Ca2+ signaling and fluid secretion by secretory cells of the airway epithelium

Abstract

Cytoplasmic Ca2+ is a master regulator of airway physiology; it controls fluid, mucus, and antimicrobial peptide secretion, ciliary beating, and smooth muscle contraction. The focus of this review is on the role of cytoplasmic Ca2+ in fluid secretion by airway exocrine secretory cells.

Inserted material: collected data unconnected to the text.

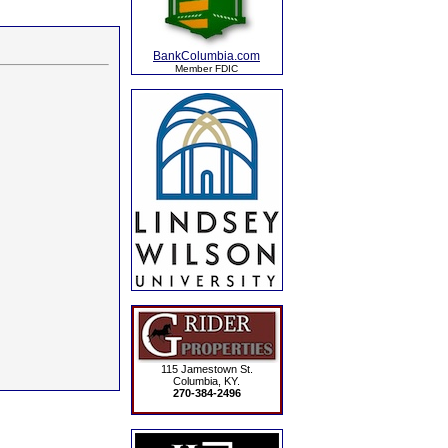
BankColumbia.com
Member FDIC
115 Jamestown St.
Columbia, KY.
270-384-2496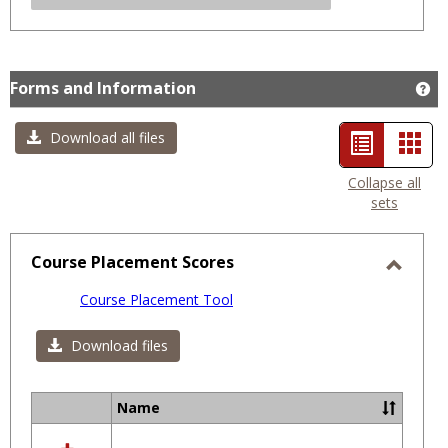
Forms and Information
Ge
List
Car
Download all files
view
view
Collapse all
sets
-
selected
Course Placement Scores
Toggl
Course Placement Tool
Cours
Place
Download files
Score
Name
Select
all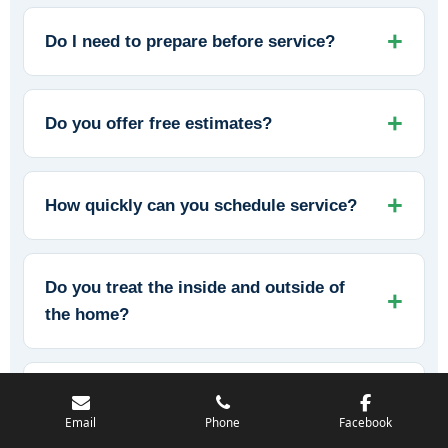
Do I need to prepare before service?
Do you offer free estimates?
How quickly can you schedule service?
Do you treat the inside and outside of
the home?
Can you help prevent mice from
returning?
Email
Phone
Facebook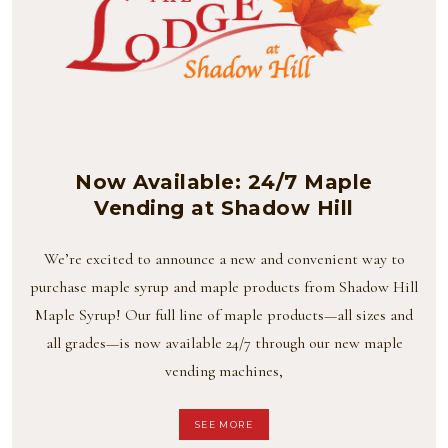
Now Available: 24/7 Maple
Vending at Shadow Hill
We’re excited to announce a new and convenient way to
purchase maple syrup and maple products from Shadow Hill
Maple Syrup! Our full line of maple products—all sizes and
all grades—is now available 24/7 through our new maple
vending machines,
SEE MORE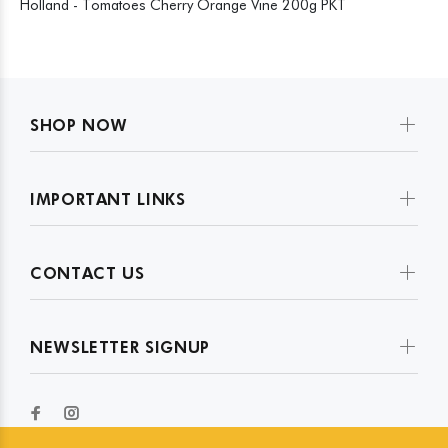
Holland - Tomatoes Cherry Orange Vine 200g PKT
SHOP NOW
IMPORTANT LINKS
CONTACT US
NEWSLETTER SIGNUP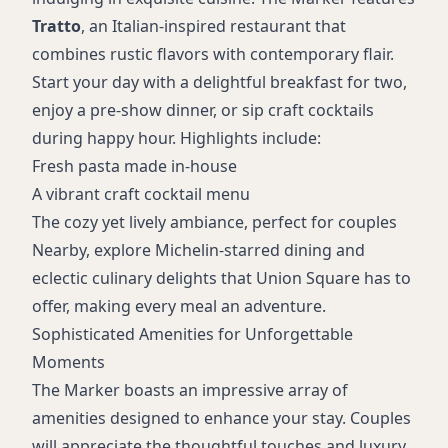
Tratto
, an Italian-inspired restaurant that
combines rustic flavors with contemporary flair.
Start your day with a delightful breakfast for two,
enjoy a pre-show dinner, or sip craft cocktails
during happy hour. Highlights include:
Fresh pasta made in-house
A vibrant craft cocktail menu
The cozy yet lively ambiance, perfect for couples
Nearby, explore Michelin-starred dining and
eclectic culinary delights that Union Square has to
offer, making every meal an adventure.
Sophisticated Amenities for Unforgettable
Moments
The Marker boasts an impressive array of
amenities designed to enhance your stay. Couples
will appreciate the thoughtful touches and luxury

Airway submucosal gland serous acinar cells are the primary fluid secreting cell type of the cartilaginous conducting airways, and this review summarizes the current state of knowledge of the molecular mechanisms of serous cell ion transport, with an emphasis on their regulation by intracellular Ca2+. Many neurotransmitters that regulate secretion from serous acinar cells utilize Ca2+ as a second messenger. Changes in intracellular Ca2+ concentration regulate the activities of ion transporters and channels involved in transepithelial ion transport and fluid secretion, including Ca2+-activated K+ channels and Cl− channels. We also review evidence of interactions of Ca2+ signaling with other signaling pathways (cAMP, NO) that impinge upon different ion transport pathways, including the cAMP/PKA-activated cystic fibrosis (CF) transmembrane conductance regulator (CFTR) anion channel. A better understanding of Ca2+ signaling and its targets in airway fluid secretion may identify novel strategies to intervene in airway diseases, for example to enhance fluid secretion in CF airways.